El miedo a la soledad y a la oscuridad, que no existen en el niño educado laicamente, y que afligen a los niños educados "cristianamente" deprimen también a los adultos ignorantes y supersticiosos, con las más lamentables consecuencias, como, verbigracia, este caso que me fue referido por mi primo Roberto Suárez. En la estancia "El Cepillo", al pie de la cordillera, en una noche oscura y tormentosa de invierno, se sintieron gritos de niño. De catorce peones presentes en la casa, ni uno solo, ni todos juntos, se animaron a acompañarlo a ir en su auxilio, pretextando que debía ser el mismo demonio quien lloraba para atraerlos a una celada, acabando por contagiarle sus terrores a él, que era apenas un adolescente y que había sido educado cristianamente en el colegio de los jesuítas de esta capital. Al día siguiente encontraron, en efecto, a un pobre niño extraviado, acurrucado en el hueco de un árbol viejo y muerto de frío.

* * *

Nosotros, que habíamos visto, oído u observado muchas particularidades que se nos dijeron ser rastros o manifestaciones del fatídico personaje, acabamos, al fin, por encontrarnos con el "diablo" en persona y de manos a boca.

Fue en el departamento de San Vicente, hoy Belgrano, en la provincia de Mendoza.
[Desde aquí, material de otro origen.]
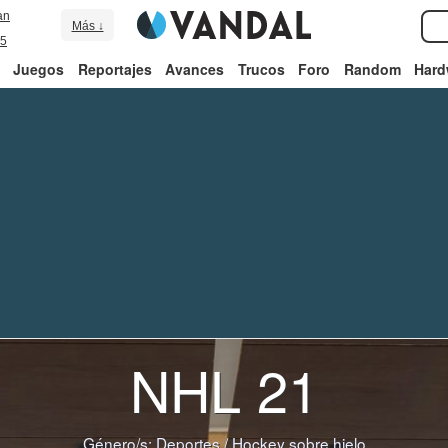
an
Más ↓
5
Juegos
Reportajes
Avances
Trucos
Foro
Random
Hard
NHL 21
Género/s:
Deportes
/
Hockey sobre hielo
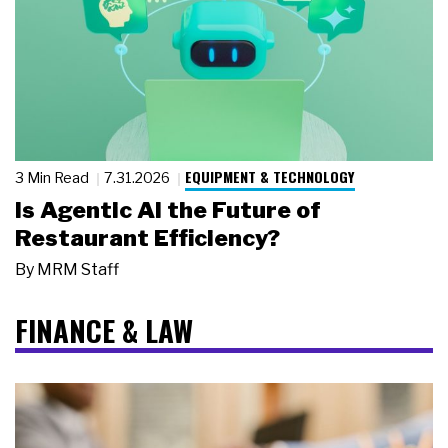
EQUIPMENT & TECHNOLOGY
3 Min Read
7.31.2026
Is Agentic AI the Future of
Restaurant Efficiency?
By
MRM Staff
FINANCE & LAW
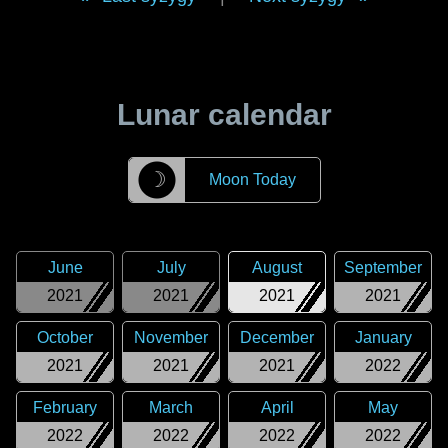
Lunar calendar
☽
Moon Today
June
July
August
September
2021
2021
2021
2021
October
November
December
January
2021
2021
2021
2022
February
March
April
May
2022
2022
2022
2022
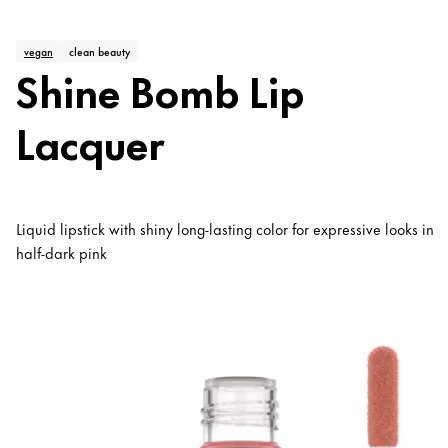
vegan
clean beauty
Shine Bomb Lip
Lacquer
Liquid lipstick with shiny long-lasting color for expressive looks in
half-dark pink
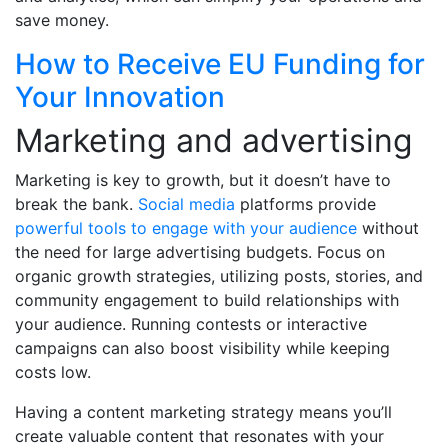
save money.
How to Receive EU Funding for
Your Innovation
Marketing and advertising
Marketing is key to growth, but it doesn’t have to
break the bank.
Social media
platforms provide
powerful tools to engage with your audience
without
the need for large advertising budgets. Focus on
organic growth strategies, utilizing posts, stories, and
community engagement to build relationships with
your audience. Running contests or interactive
campaigns can also boost visibility while keeping
costs low.
Having a content marketing strategy means you’ll
create valuable content that resonates with your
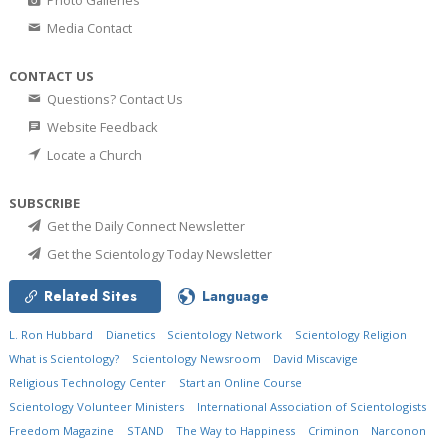
Media Contact
CONTACT US
Questions? Contact Us
Website Feedback
Locate a Church
SUBSCRIBE
Get the Daily Connect Newsletter
Get the Scientology Today Newsletter
Related Sites
Language
L. Ron Hubbard
Dianetics
Scientology Network
Scientology Religion
What is Scientology?
Scientology Newsroom
David Miscavige
Religious Technology Center
Start an Online Course
Scientology Volunteer Ministers
International Association of Scientologists
Freedom Magazine
STAND
The Way to Happiness
Criminon
Narconon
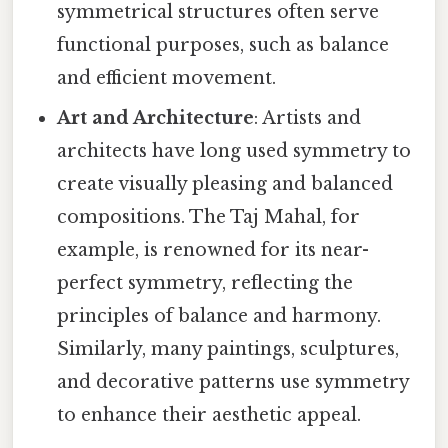
symmetrical structures often serve
functional purposes, such as balance
and efficient movement.
Art and Architecture
: Artists and
architects have long used symmetry to
create visually pleasing and balanced
compositions. The Taj Mahal, for
example, is renowned for its near-
perfect symmetry, reflecting the
principles of balance and harmony.
Similarly, many paintings, sculptures,
and decorative patterns use symmetry
to enhance their aesthetic appeal.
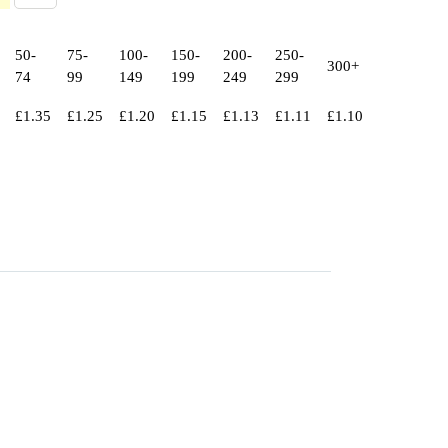
50-
75-
100-
150-
200-
250-
300+
74
99
149
199
249
299
£
1.35
£
1.25
£
1.20
£
1.15
£
1.13
£
1.11
£
1.10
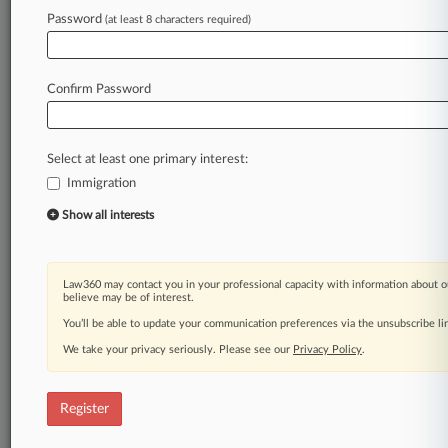
Law360 is on it, so you are, too.
Password
(at least 8 characters required)
A Law360 subscription puts you at the center
of fast-moving legal issues, trends and
developments so you can act with speed and
Confirm Password
confidence. Over 200 articles are published
daily across more than 60 topics, industries,
practice areas and jurisdictions.
Select at least one primary interest:
Immigration
A Law360 subscription includes features such
as
Show all interests
Daily newsletters
Expert analysis
Mobile app
Law360 may contact you in your professional capacity with information about o
Advanced search
believe may be of interest.
Judge information
You’ll be able to update your communication preferences via the unsubscribe l
Real-time alerts
We take your privacy seriously. Please see our
Privacy Policy
.
450K+ searchable archived articles
And more!
Register
Experience Law360 today with a
free 7-day trial.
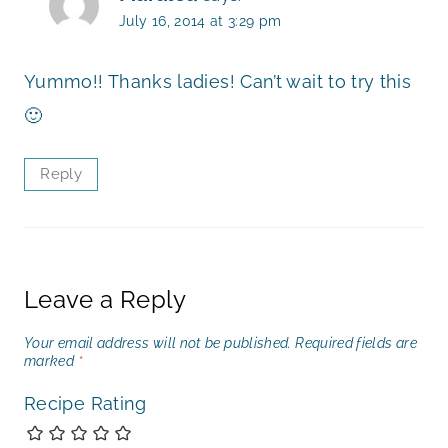
July 16, 2014 at 3:29 pm
Yummo!! Thanks ladies! Can’t wait to try this
🙂
Reply
Leave a Reply
Your email address will not be published.
Required fields are
marked
*
Recipe Rating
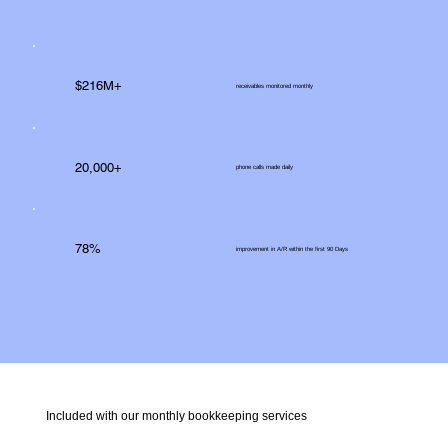
$216M+
receivables monitored monthly
20,000+
phone calls made daily
78%
improvement in A/R within the first 90 Days
Included with our monthly bookkeeping services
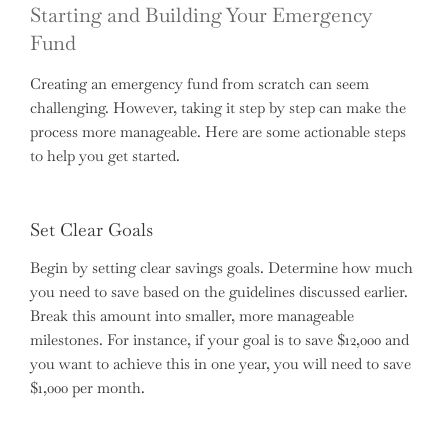
Starting and Building Your Emergency
Fund
Creating an emergency fund from scratch can seem
challenging. However, taking it step by step can make the
process more manageable. Here are some actionable steps
to help you get started.
Set Clear Goals
Begin by setting clear savings goals. Determine how much
you need to save based on the guidelines discussed earlier.
Break this amount into smaller, more manageable
milestones. For instance, if your goal is to save $12,000 and
you want to achieve this in one year, you will need to save
$1,000 per month.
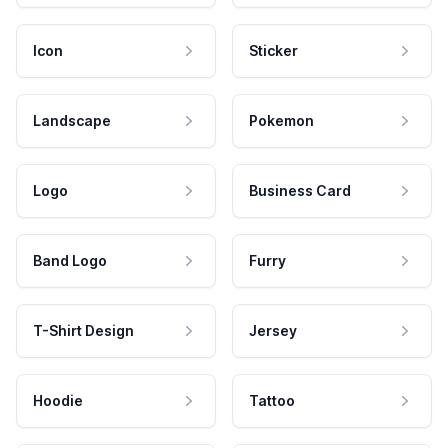
Icon
Sticker
Landscape
Pokemon
Logo
Business Card
Band Logo
Furry
T-Shirt Design
Jersey
Hoodie
Tattoo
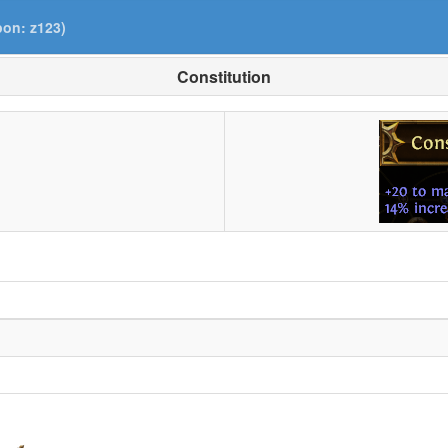
pon: z123)
Constitution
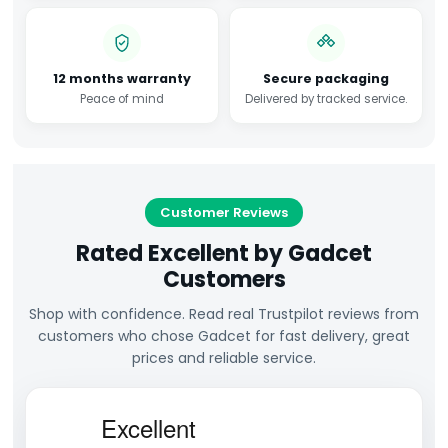
12 months warranty
Secure packaging
Peace of mind
Delivered by tracked service.
Customer Reviews
Rated Excellent by Gadcet
Customers
Shop with confidence. Read real Trustpilot reviews from
customers who chose Gadcet for fast delivery, great
prices and reliable service.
Un muchacho de la vecindad, que era mandado todas las tardes a segar pasto en una viña, teniendo que volver, ya entrada la noche, por una callejuela solitaria, con su fardo a cuestas, nos pedía que lo acompañásemos para achicarse el miedo con nuestra presencia, lo que sólo podíamos hacer nosotros clandestinamente, regresando por el interior de la finca que se extendía hasta la precitada callejuela, y penetrando por la pared divisoria con una huerta vecina.

Una noche muy oscura, mi hermano, que iba adelante por el lomo de la pared, se detiene y, volviendo la cabeza, me dice en voz baja: "Volvámonos, que ahí está el diablo". ¿Dónde? le digo yo, levantando la cabeza por encima de sus espaldas, para mirar hacia adelante; y apenas le hube divisado, de poncho y chambergo, con una mano a la espalda, en actitud de sacar el cuchillo de la cintura y echando chispas por la boca, la nerviosidad consecutiva nos hizo resbalar a los dos y caer. Levantarnos y salir por el medio de la callejuela, y luego por el centro de la calle real como almas que corre el diablo, para llegar casi sin resuello y temblando de miedo a nuestra casa, a referir lo sucedido, fue cosa de un santiamén, que asimismo nos pareció eterno.

Entre los peones, alguno propuso ir todos juntos a verificar los hechos; pero, finalmente, ninguno se atrevió, y sólo a la mañana siguiente se pudo ver, en el sitio de la aparición, que en un portillo, cerrado provisoriamente con palos, habían sido cortadas con cuchillo las ataduras de cuero que sujetaban los travesaños horizontales y robados éstos. Fue fácil inferir, entonces, que el ladrón fumaba, en esa circunstancia, uno de esos cigarrillos gruesos de picadura de tabaco tarijeño, con más palos que hoja, y que por esto solían despedir chispas como una chimenea.

Fue esa la vez en que nosotros experimentamos en mayor escala lo que se llama tan estúpida y diabólicamente "el santo terror del infierno".

Cuando la proporción de ácido acético en el vino es muy considerable, se le llama vinagre, y si con el mismo criterio hubiésemos de dar a las épocas pasadas el nombre del componente principal del espíritu y de la conducta humanos, deberíamos decir que la era satánica empezó a terminar en América en 1810; el reinado supersticioso del diablo recrudeció entre nosotros desde 1820 hasta 1852, para prolongarse en forma cada vez menos acentuada hasta el presente.